PDF(Pubmed)
Abstract:
Human leukocyte immunoglobulin (Ig)-like receptors (LILR) are a family of 11 innate immunomodulatory receptors, primarily expressed on lymphoid and myeloid cells. LILRs are either activating (LILRA) or inhibitory (LILRB) depending on their associated signalling domains (D). With the exception of the soluble LILRA3, LILRAs mediate immune activation, while LILRB1-5 primarily inhibit immune responses and mediate tolerance.
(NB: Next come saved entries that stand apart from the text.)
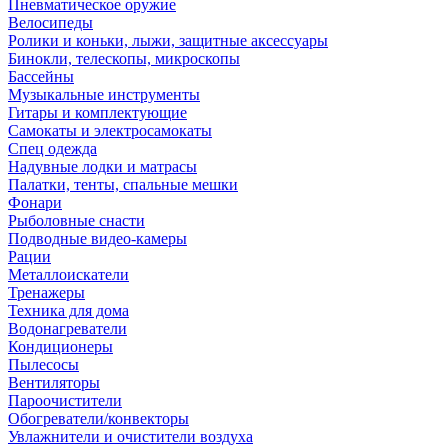
Пневматическое оружие
Велосипеды
Ролики и коньки, лыжи, защитные аксессуары
Бинокли, телескопы, микроскопы
Бассейны
Музыкальные инструменты
Гитары и комплектующие
Самокаты и электросамокаты
Спец одежда
Надувные лодки и матрасы
Палатки, тенты, спальные мешки
Фонари
Рыболовные снасти
Подводные видео-камеры
Рации
Металлоискатели
Тренажеры
Техника для дома
Водонагреватели
Кондиционеры
Пылесосы
Вентиляторы
Пароочистители
Обогреватели/конвекторы
Увлажнители и очистители воздуха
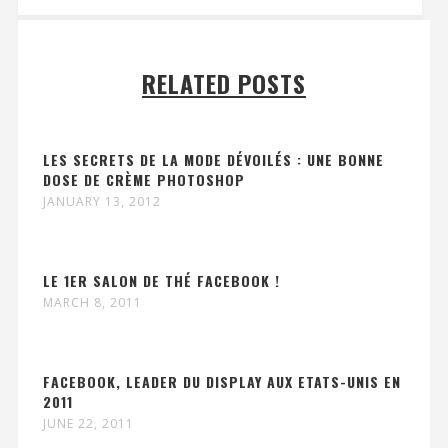
RELATED POSTS
LES SECRETS DE LA MODE DÉVOILÉS : UNE BONNE
DOSE DE CRÈME PHOTOSHOP
JANUARY 13, 2012
LE 1ER SALON DE THÉ FACEBOOK !
MARCH 8, 2011
FACEBOOK, LEADER DU DISPLAY AUX ETATS-UNIS EN
2011
JUNE 22, 2011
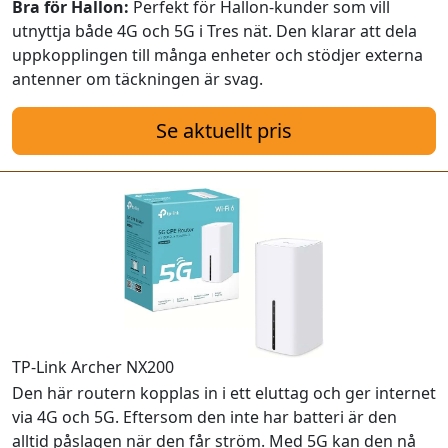
Bra för Hallon:
Perfekt för Hallon-kunder som vill
utnyttja både 4G och 5G i Tres nät. Den klarar att dela
uppkopplingen till många enheter och stödjer externa
antenner om täckningen är svag.
Se aktuellt pris
TP-Link Archer NX200
Den här routern kopplas in i ett eluttag och ger internet
via 4G och 5G. Eftersom den inte har batteri är den
alltid påslagen när den får ström. Med 5G kan den nå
Abnormal expression and function of LILRs is associated with a range of pathologies, including immune insufficiency (infection and malignancy) and overt immune responses (autoimmunity and alloresponses), suggesting LILRs may be excellent candidates for targeted immunotherapies. This review will discuss the biology and clinical relevance of this extensive family of immune receptors and will summarise the recent developments in targeting LILRs in disease settings, such as cancer, with an update on the clinical trials investigating the therapeutic targeting of these receptors.
摘要:
人类白细胞免疫球蛋白(Ig)样受体(LILR)是11个先天免疫调节受体的家族,主要在淋巴和骨髓细胞上表达。LILR是激活的(LILRA)或抑制的(LILRB),这取决于它们相关的信号传导结构域(D)。除可溶性LILRA3外,LILRAs介导免疫激活,而LILRB1-5主要抑制免疫反应并介导耐受性。LILRs的异常表达和功能与一系列病理有关,包括免疫功能不全(感染和恶性肿瘤)和明显的免疫反应(自身免疫和同种反应),提示LILRs可能是靶向免疫疗法的优秀候选者。这篇综述将讨论这个广泛的免疫受体家族的生物学和临床相关性,并将总结在疾病环境中靶向LILR的最新进展。比如癌症,随着研究这些受体的治疗靶向的临床试验的更新。